-- WHAT IS REQUIRED --
As the answer, give a copy of each line below that includes the word "hialurônico".
________
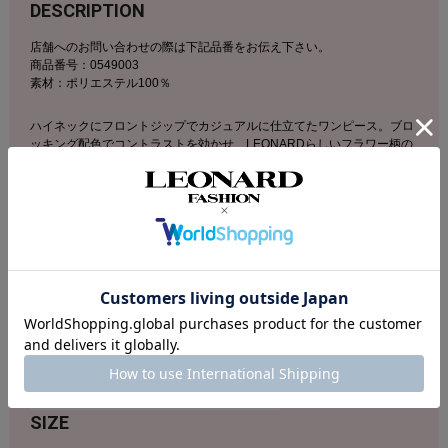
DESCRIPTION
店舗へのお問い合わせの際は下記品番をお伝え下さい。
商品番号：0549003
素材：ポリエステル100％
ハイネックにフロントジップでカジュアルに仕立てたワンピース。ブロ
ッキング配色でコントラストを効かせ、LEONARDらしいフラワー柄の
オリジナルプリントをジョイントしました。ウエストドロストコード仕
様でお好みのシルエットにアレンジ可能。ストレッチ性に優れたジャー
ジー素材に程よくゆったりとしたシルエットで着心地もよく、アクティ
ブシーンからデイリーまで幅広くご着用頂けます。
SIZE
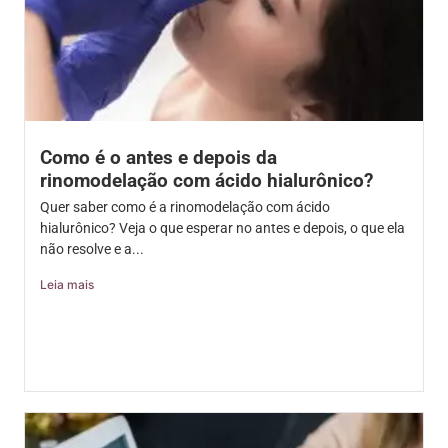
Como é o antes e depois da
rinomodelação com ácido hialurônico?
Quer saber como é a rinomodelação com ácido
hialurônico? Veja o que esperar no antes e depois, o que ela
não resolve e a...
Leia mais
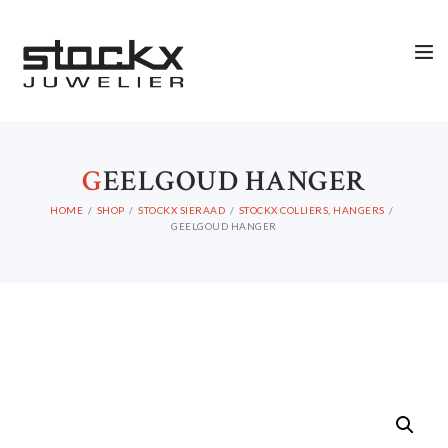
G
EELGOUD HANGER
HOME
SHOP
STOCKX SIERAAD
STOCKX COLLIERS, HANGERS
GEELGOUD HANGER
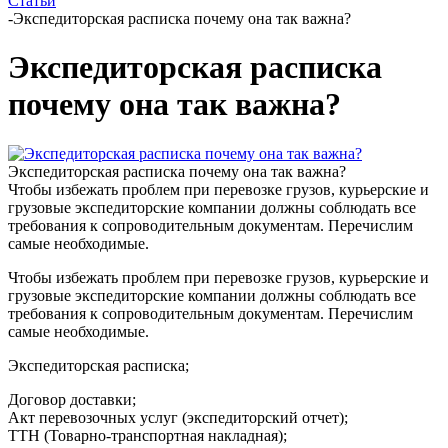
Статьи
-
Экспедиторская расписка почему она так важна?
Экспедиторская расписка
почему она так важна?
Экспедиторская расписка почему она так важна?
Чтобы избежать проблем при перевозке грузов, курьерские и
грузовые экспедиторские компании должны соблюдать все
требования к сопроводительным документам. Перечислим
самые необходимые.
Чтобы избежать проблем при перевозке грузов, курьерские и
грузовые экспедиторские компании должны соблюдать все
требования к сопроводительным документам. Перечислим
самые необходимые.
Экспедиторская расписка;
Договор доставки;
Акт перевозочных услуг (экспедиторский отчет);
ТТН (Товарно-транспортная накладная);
________
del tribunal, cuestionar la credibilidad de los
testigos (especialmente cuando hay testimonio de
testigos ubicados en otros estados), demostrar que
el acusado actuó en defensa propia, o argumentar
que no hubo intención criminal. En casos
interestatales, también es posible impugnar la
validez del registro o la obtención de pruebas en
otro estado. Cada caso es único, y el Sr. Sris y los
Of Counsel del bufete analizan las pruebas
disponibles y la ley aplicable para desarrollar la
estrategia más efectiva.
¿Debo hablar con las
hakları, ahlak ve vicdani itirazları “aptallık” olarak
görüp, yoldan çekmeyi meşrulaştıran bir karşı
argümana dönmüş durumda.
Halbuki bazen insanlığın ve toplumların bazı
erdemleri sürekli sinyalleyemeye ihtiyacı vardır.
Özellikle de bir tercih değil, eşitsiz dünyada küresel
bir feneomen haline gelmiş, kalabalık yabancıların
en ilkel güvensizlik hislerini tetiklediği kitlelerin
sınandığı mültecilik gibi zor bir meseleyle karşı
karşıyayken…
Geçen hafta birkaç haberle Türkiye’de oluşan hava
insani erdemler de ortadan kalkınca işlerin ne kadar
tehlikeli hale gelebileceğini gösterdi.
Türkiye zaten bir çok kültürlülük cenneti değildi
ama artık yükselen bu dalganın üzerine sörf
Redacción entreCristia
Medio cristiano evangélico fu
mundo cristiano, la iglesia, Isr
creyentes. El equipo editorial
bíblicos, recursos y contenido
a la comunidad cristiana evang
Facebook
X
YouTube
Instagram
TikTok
________
-- EXERCISE OUTPUT --
rinomodelação com ácido hialurônico?
hialurônico? Veja o que esperar no antes e depois, o que ela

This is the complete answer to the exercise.